Ces images ont dû être rectifiées, et même corrigées, au long des siècles, dans ce qu’elles avaient de trop rigide et de trop absolu. Ainsi de l’image du roi-pasteur. Car David, même s’il était dans sa jeunesse le petit berger de Bethléem, était devenu un roi belliqueux. Pour qu’on en arrive à l’image d’un roi-berger pacifique, il a fallu du temps. Donc je crois que la Bible décrit un roi idéal, dont l’objectif est de parvenir au confort du troupeau. Il soigne et guérit ; il ne s’occupe pas seulement du collectif, mais de chaque brebis. Il conduit vers le lieu du repos et de l’abondance.

L'Agneau-Pasteur

Il faut aller plus loin. L’histoire nous apprend que les tribus qui composaient le peuple hébreu ont toujours été centrifuges, et que jamais leur unanimité n’a été parfaite. Le pasteur idéal est donc celui qui travaillera sans cesse au rassemblement et à l’unité des hommes. Ce qui revient à dire que David, comme Moïse et tous ceux que la Bible désignaient sous le terme de « pasteurs » ne furent que des ébauches de celui que l’évangile de saint Jean nous présente comme l’unique pasteur, le « Bon Pasteur ».  Bien plus, on en arrive à déclarer que le berger royal doit aussi être un agneau. Ce qui se réalise dans le Christ.

Ces retournements sont fréquents dans la Bible : le premier doit prendre la place du dernier, par exemple. Ici, c’est l’agneau qui devient pasteur, celui qui conduit vers les sources d’eau vive.
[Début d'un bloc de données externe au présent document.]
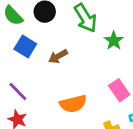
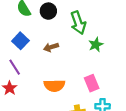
blue square: (25, 47) -> (20, 41), moved

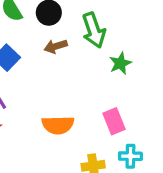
brown arrow: (51, 47) -> (56, 46), moved

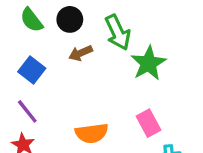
green star: (120, 63) -> (148, 63), size x1.5

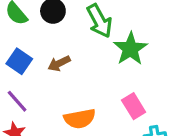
brown arrow: (81, 53) -> (59, 63), moved

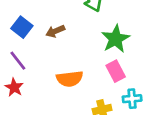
green star: (130, 49) -> (116, 39), moved

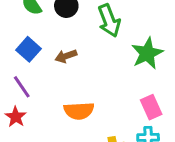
green star: (116, 39) -> (147, 53), moved
pink rectangle: (116, 71) -> (151, 107), moved

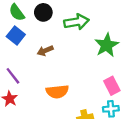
green arrow: (109, 21) -> (76, 22), turned -75
blue square: (28, 49) -> (16, 36), moved

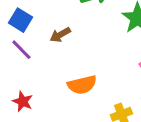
purple line: (13, 76) -> (21, 50), moved

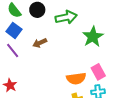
orange semicircle: (82, 85) -> (76, 78), moved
Mais pour en arriver là, il a fallu que Dieu-pasteur se mette dans la situation de l’agneau immolé. Le passage s’effectue donc dans les deux sens. Ce qui fait voler en éclats l’image d’un pasteur dominateur dirigeant un troupeau ignorant et soumis. Nous avons à être en même temps et le « pasteur » et « l’agneau ».

Voilà donc une bonne nouvelle pour chacun d’entre nous : plus nous donnons d’importance au Christ dans notre vie, plus nous le « suivons », plus aussi nous accédons à la liberté et à la maîtrise de notre propre existence. Et plus, en même temps, nous devenons aptes à la communication entre frères, aptes à faire « un » avec les autres. Ce qui ne diminue pas, bien au contraire, l’épanouissement de notre propre personnalité. La « foule immense » que Jean contemplait, dans son Apocalypse,  est faite de tous ces hommes, de toutes ces femmes que le Berger connaît « chacun par notre nom ». Ils n’ont rien de moutonniers.